From: "Darrick J. Wong" <darrick.wong@oracle.com>
To: Brian Foster <bfoster@redhat.com>
Cc: linux-xfs@vger.kernel.org
Subject: Re: [PATCH 10/10] xfs: cache unlinked pointers in an rhashtable
Date: Tue, 5 Feb 2019 09:53:09 -0800 [thread overview]
Message-ID: <20190205175309.GJ7991@magnolia> (raw)

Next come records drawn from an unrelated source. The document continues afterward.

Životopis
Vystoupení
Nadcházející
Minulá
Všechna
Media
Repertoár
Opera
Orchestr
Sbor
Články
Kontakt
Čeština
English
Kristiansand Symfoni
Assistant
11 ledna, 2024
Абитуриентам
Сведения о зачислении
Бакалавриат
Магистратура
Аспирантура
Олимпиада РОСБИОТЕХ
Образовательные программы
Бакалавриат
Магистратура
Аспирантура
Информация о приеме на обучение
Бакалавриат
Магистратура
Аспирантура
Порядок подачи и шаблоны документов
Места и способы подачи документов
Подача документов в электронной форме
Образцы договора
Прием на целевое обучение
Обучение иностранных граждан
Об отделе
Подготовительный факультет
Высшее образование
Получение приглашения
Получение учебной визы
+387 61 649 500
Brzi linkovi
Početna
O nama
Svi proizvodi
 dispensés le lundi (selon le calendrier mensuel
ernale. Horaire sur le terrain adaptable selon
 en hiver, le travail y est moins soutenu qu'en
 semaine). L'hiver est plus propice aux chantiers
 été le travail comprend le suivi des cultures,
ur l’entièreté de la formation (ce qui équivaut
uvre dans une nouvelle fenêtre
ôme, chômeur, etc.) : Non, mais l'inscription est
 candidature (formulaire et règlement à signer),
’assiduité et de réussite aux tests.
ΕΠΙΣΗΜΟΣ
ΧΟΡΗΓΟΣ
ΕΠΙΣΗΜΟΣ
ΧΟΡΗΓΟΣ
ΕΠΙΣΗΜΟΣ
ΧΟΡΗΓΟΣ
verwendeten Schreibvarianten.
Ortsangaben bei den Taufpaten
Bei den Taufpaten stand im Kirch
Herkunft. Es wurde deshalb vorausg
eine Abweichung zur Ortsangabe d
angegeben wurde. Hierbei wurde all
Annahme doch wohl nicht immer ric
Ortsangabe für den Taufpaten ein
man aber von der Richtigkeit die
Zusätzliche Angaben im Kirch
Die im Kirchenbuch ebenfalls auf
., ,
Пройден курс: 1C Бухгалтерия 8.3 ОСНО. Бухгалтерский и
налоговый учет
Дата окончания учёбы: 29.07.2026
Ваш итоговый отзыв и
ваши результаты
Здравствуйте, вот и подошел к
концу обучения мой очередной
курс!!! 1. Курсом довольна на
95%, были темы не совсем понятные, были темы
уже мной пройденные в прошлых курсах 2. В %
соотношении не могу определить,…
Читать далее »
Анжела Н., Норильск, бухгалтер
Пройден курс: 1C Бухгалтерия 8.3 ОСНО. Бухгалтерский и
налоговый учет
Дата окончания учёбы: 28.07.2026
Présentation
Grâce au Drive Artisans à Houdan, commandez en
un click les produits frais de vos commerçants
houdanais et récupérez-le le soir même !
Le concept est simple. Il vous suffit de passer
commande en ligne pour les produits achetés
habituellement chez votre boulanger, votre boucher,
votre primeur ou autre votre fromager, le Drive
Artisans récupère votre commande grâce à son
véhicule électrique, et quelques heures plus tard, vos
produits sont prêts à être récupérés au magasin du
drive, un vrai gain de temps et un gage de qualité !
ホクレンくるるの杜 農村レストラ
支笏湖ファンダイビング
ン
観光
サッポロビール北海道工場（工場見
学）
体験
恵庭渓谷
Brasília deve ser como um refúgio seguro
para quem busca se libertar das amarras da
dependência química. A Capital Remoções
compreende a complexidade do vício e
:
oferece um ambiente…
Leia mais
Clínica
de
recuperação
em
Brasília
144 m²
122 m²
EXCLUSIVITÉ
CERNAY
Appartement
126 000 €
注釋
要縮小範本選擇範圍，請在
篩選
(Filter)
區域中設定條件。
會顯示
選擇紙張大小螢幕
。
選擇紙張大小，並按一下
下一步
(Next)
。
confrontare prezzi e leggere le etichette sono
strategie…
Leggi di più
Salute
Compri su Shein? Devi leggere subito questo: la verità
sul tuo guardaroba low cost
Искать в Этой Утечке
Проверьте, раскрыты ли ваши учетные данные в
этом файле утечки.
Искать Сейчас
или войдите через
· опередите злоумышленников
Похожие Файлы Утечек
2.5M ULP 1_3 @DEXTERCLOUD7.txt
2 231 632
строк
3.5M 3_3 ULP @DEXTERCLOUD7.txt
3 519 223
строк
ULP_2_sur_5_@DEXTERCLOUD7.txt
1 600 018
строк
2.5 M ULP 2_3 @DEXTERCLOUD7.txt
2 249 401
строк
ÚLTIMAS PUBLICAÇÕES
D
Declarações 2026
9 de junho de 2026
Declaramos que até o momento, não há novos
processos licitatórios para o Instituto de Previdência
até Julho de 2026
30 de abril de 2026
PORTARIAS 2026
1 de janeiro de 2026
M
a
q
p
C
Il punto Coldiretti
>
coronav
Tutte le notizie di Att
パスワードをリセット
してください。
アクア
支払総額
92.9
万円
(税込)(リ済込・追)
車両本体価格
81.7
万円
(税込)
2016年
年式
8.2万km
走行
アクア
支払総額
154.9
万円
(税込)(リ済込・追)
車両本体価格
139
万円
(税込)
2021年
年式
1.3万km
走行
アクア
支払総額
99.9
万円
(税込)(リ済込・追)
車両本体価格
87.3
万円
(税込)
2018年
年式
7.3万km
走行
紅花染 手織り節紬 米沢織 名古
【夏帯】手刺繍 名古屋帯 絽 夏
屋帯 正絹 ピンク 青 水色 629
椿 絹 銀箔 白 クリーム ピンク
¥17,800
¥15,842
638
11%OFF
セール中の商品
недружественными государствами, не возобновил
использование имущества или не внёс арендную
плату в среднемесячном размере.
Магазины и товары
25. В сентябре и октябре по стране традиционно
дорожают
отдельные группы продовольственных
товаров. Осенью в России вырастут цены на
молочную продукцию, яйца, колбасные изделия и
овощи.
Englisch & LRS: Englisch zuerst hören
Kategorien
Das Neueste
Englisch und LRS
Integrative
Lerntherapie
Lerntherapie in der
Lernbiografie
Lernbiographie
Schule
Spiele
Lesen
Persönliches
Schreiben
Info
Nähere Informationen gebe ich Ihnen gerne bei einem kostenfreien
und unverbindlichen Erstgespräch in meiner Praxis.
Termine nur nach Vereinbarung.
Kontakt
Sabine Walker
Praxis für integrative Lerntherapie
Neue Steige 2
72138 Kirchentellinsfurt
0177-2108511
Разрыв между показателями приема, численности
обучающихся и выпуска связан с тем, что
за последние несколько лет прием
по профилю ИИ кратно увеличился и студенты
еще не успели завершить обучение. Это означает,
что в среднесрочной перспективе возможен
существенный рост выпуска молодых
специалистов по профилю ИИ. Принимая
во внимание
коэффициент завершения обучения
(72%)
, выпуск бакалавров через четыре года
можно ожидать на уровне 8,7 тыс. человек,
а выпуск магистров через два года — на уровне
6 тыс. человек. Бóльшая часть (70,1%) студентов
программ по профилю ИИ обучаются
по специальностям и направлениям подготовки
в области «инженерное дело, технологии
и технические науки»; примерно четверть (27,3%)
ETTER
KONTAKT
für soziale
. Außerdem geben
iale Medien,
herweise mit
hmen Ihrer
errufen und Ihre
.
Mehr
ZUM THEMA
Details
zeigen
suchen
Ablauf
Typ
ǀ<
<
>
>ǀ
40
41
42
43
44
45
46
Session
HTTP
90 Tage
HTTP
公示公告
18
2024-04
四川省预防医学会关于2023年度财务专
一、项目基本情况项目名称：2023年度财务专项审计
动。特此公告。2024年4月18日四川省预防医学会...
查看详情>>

In-Reply-To: <20190205142458.GD51421@bfoster>
On Tue, Feb 05, 2019 at 09:24:59AM -0500, Brian Foster wrote:
> On Mon, Feb 04, 2019 at 10:00:05AM -0800, Darrick J. Wong wrote:
> > From: Darrick J. Wong <darrick.wong@oracle.com>
> >
> > Use a rhashtable to cache the unlinked list incore. This should speed
> > up unlinked processing considerably when there are a lot of inodes on
> > the unlinked list because iunlink_remove no longer has to traverse an
> > entire bucket list to find which inode points to the one being removed.
> >
> > The incore list structure records "X.next_unlinked = Y" relations, with
> > the rhashtable using Y to index the records. This makes finding the
> > inode X that points to a inode Y very quick. If our cache fails to find
> > anything we can always fall back on the old method.
> >
> > FWIW this drastically reduces the amount of time it takes to remove
> > inodes from the unlinked list. I wrote a program to open a lot of
> > O_TMPFILE files and then close them in the same order, which takes
> > a very long time if we have to traverse the unlinked lists. With the
> > ptach, I see:
> >
> ...
> > ---
> > fs/xfs/xfs_inode.c | 207 ++++++++++++++++++++++++++++++++++++++++++++++
> > fs/xfs/xfs_inode.h | 9 ++
> > fs/xfs/xfs_log_recover.c | 12 ++-
> > fs/xfs/xfs_mount.c | 5 +
> > fs/xfs/xfs_mount.h | 1
> > 5 files changed, 233 insertions(+), 1 deletion(-)
> >
> >
> > diff --git a/fs/xfs/xfs_inode.c b/fs/xfs/xfs_inode.c
> > index b9696d762c8f..baee8c894447 100644
> > --- a/fs/xfs/xfs_inode.c
> > +++ b/fs/xfs/xfs_inode.c
> > @@ -1880,6 +1880,167 @@ xfs_inactive(
> > xfs_qm_dqdetach(ip);
> > }
> >
> ...
> > +
> > +static const struct rhashtable_params xfs_iunlink_hash_params = {
> > + .min_size = XFS_AGI_UNLINKED_BUCKETS,
> > + .nelem_hint = 512,
>
> Any reasoning behind the 512 value? It seems rather large to me, at
> least until we get more into deferred inactivation and whatnot. It looks
> like the rhashtable code will round this up to 1024 as well, FWIW.
>
> I'm also wondering whether a kmem_zone might be worthwhile for
> xfs_iunlink structures, but that's probably also more for when we expect
> to drive deeper unlinked lists.
I picked an arbitrary value of 64 buckets * 8 items per list. I /do/
have plans to test various values to see if there's a particular sweet
spot, though I guess this could be much lower on the assumption that
we don't expect /that/ many unlinked inodes(?)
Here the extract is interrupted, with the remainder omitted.